[Exercise objective] Filter these entries so that only lines with the word "click" remain.

########################################

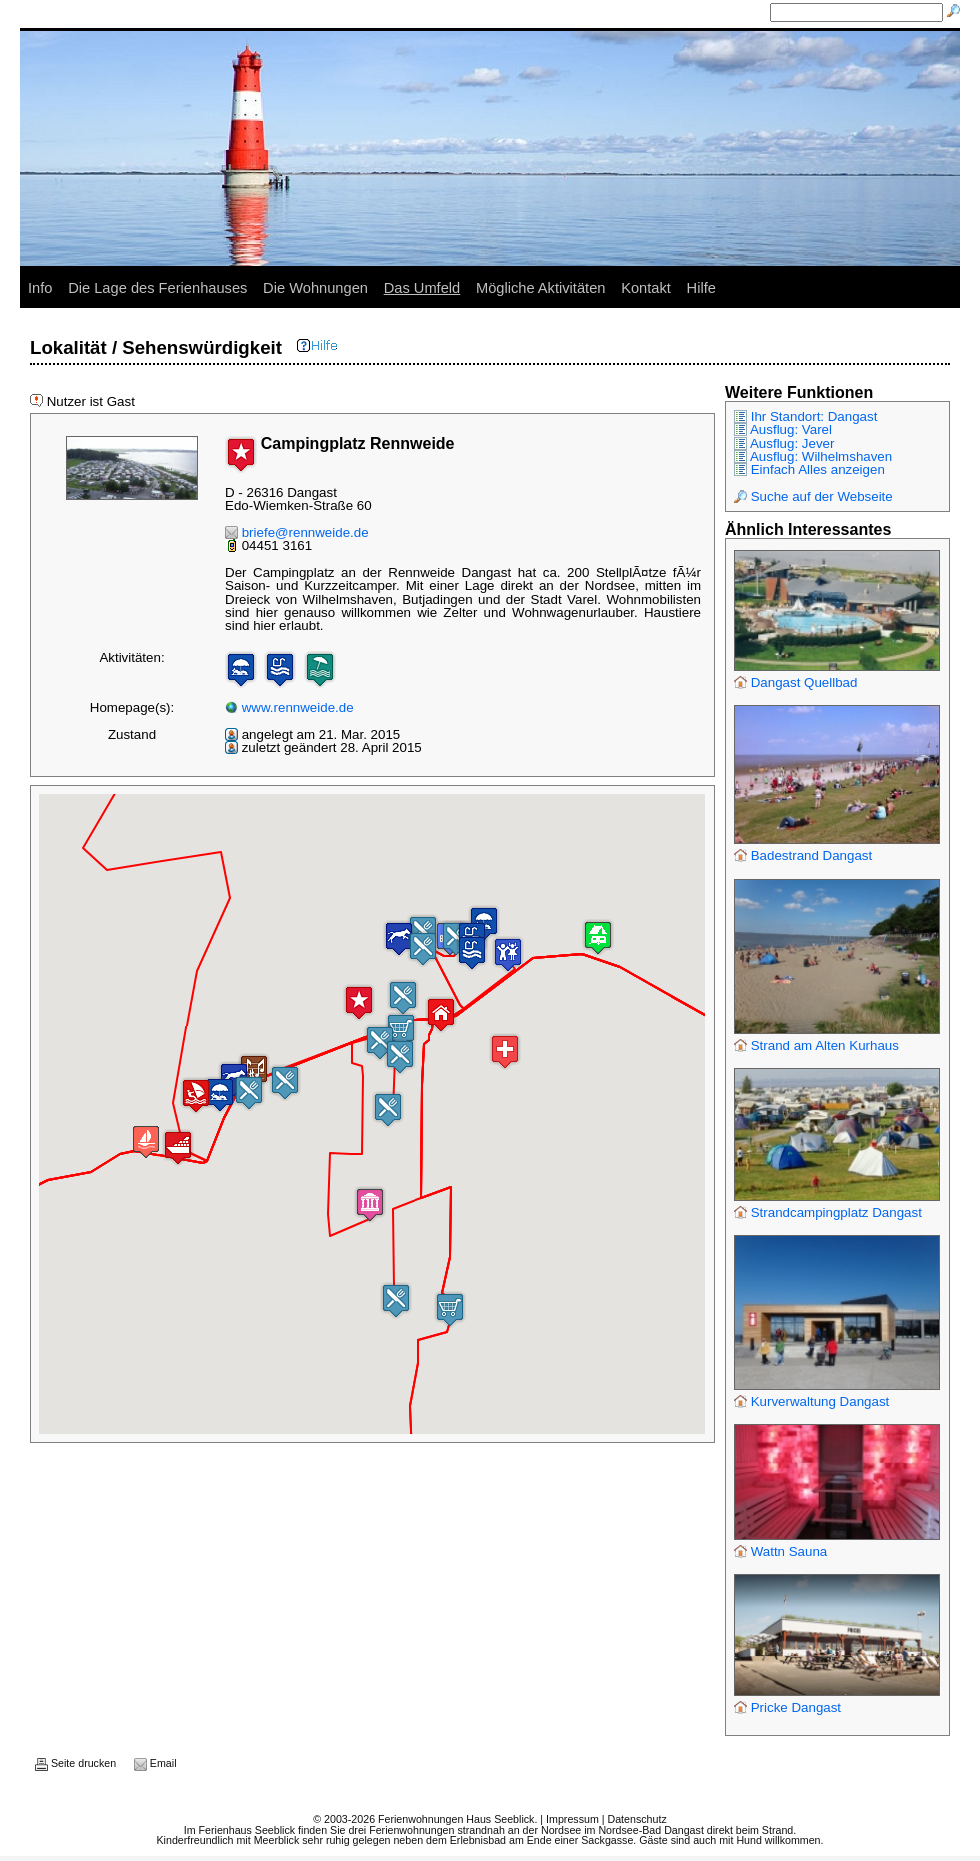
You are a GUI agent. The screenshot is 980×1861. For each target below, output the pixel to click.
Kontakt (646, 288)
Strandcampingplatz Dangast (828, 1212)
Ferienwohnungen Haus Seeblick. (457, 1819)
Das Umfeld (422, 288)
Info (40, 288)
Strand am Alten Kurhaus (816, 1045)
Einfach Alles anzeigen (809, 469)
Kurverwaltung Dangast (811, 1401)
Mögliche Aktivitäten (541, 288)
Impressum (572, 1819)
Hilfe (701, 288)
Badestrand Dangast (803, 855)
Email (155, 1763)
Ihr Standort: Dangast (805, 416)
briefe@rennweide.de (297, 532)
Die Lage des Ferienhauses (157, 288)
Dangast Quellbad (795, 682)
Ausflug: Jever (784, 443)
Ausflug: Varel (783, 429)
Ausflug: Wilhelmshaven (813, 456)
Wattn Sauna (780, 1551)
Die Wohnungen (315, 288)
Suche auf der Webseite (813, 496)
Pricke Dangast (787, 1707)
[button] (441, 1014)
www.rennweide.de (289, 707)
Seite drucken (75, 1763)
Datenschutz (636, 1819)
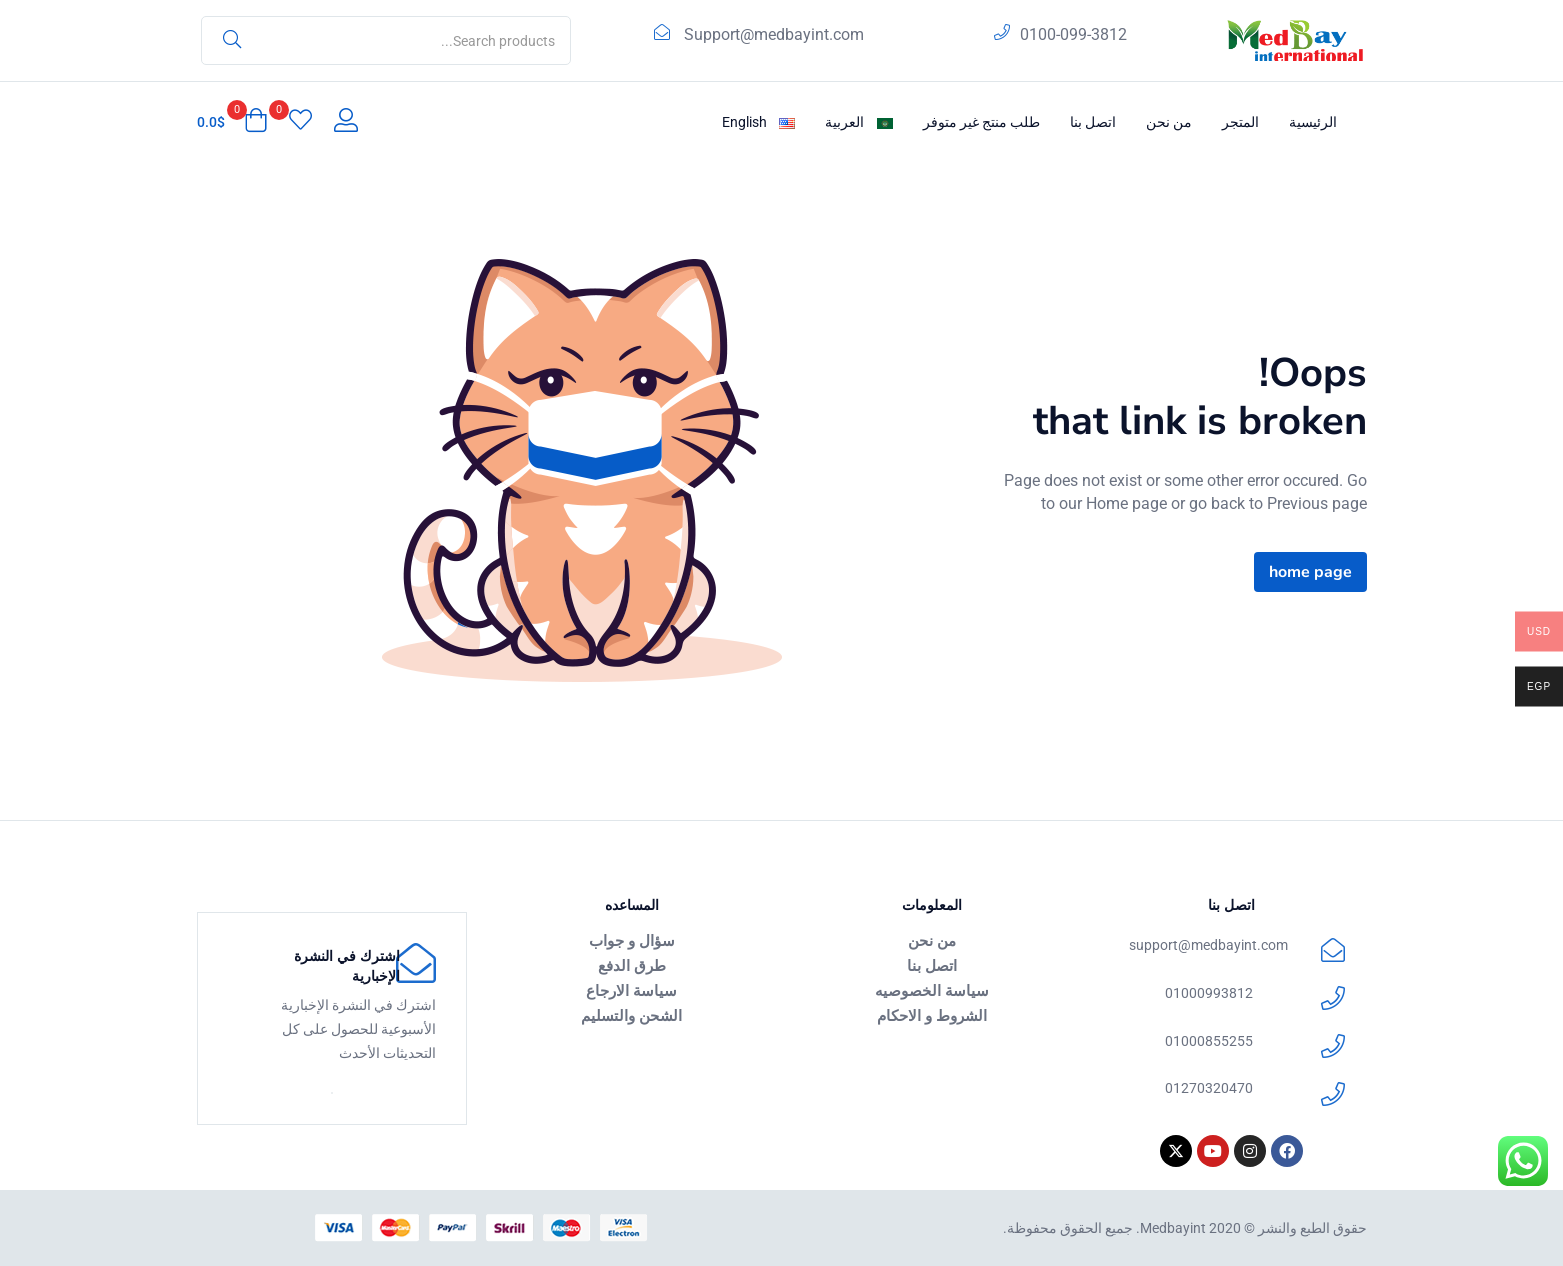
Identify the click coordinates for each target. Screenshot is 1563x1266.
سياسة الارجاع (631, 990)
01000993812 (1209, 993)
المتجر (1240, 122)
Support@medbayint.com (774, 34)
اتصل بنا (1093, 122)
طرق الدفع (632, 965)
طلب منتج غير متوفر (981, 122)
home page (1310, 572)
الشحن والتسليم (631, 1015)
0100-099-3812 (1073, 34)
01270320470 (1209, 1088)
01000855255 (1209, 1041)
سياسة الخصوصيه (932, 990)
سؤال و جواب (632, 940)
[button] (232, 122)
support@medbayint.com (1208, 945)
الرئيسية (1313, 122)
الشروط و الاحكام (932, 1015)
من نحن (1169, 122)
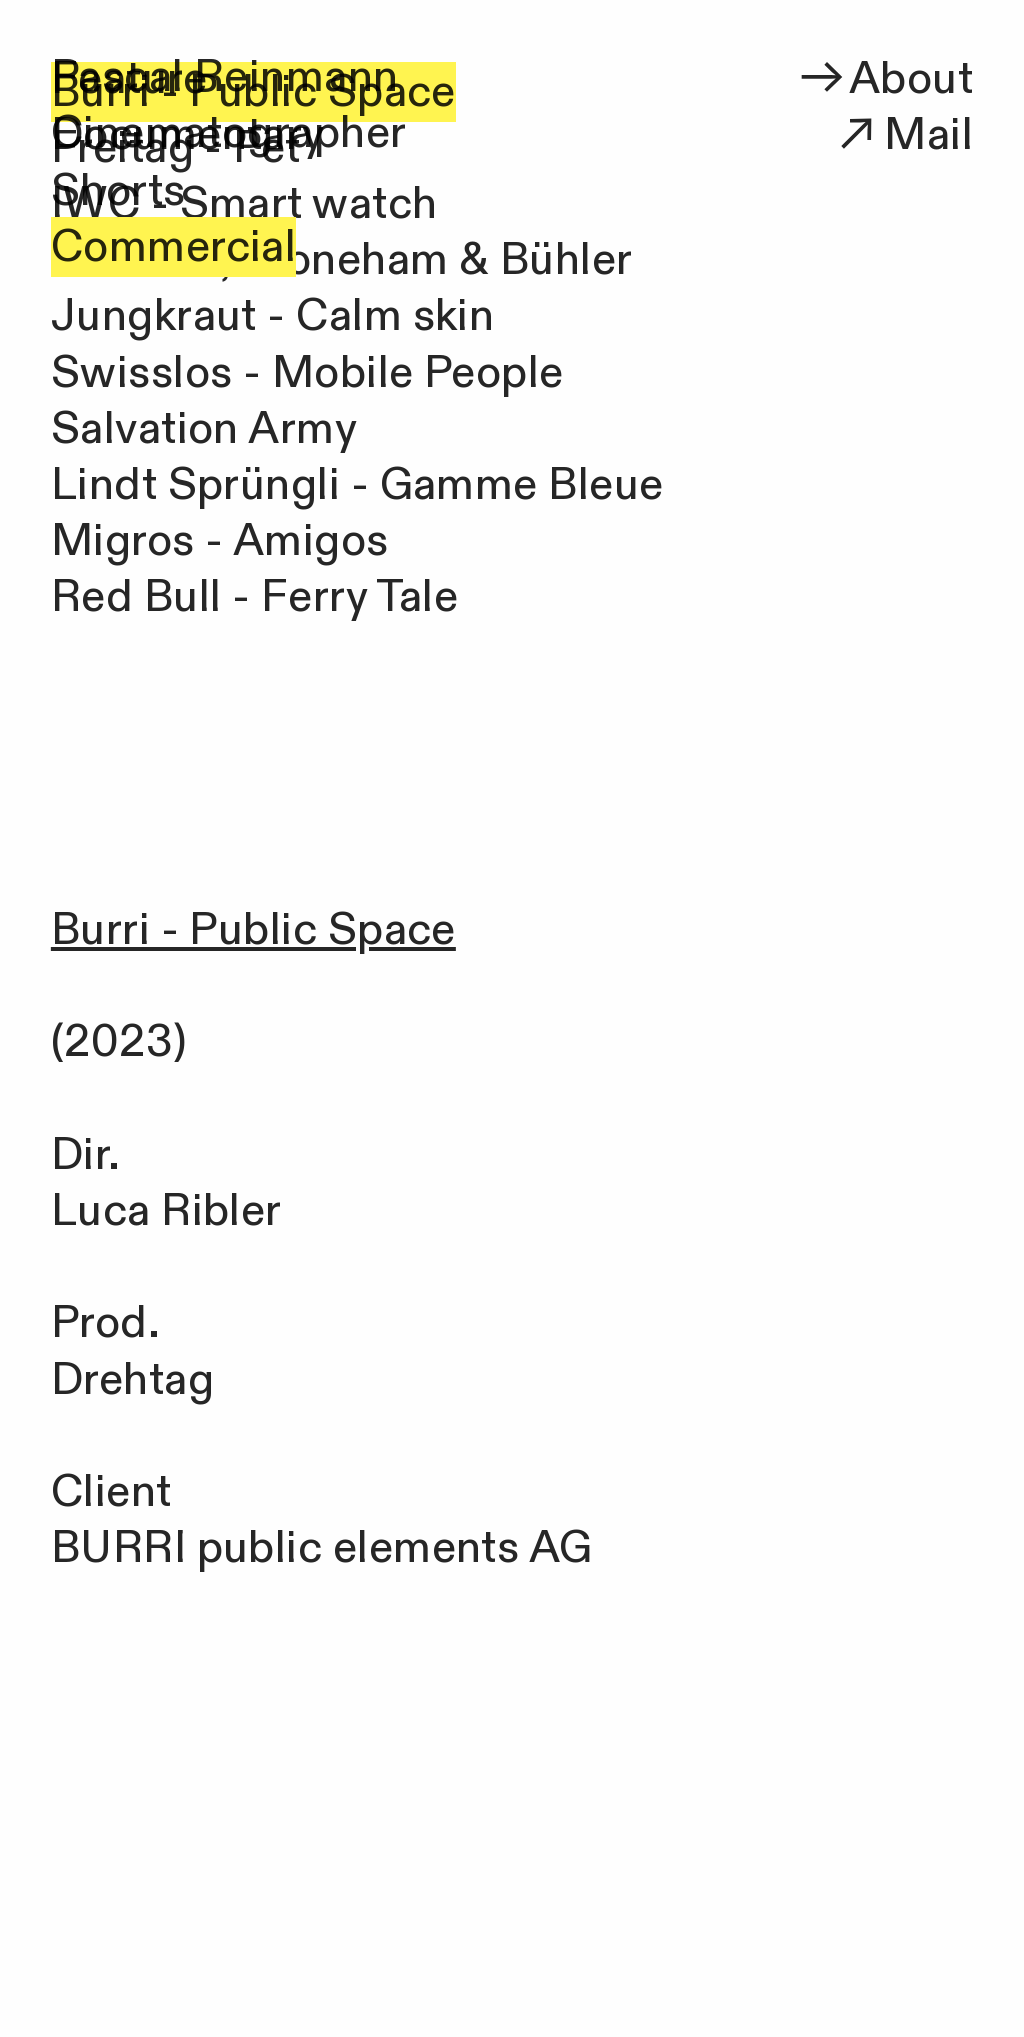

########################################

[Output of the exercise]
You are a GUI agent. The screenshot is 980×1861. For each target below, output the pixel to click.
Identify the click coordinates for each target. Screenshot is 1563x1266.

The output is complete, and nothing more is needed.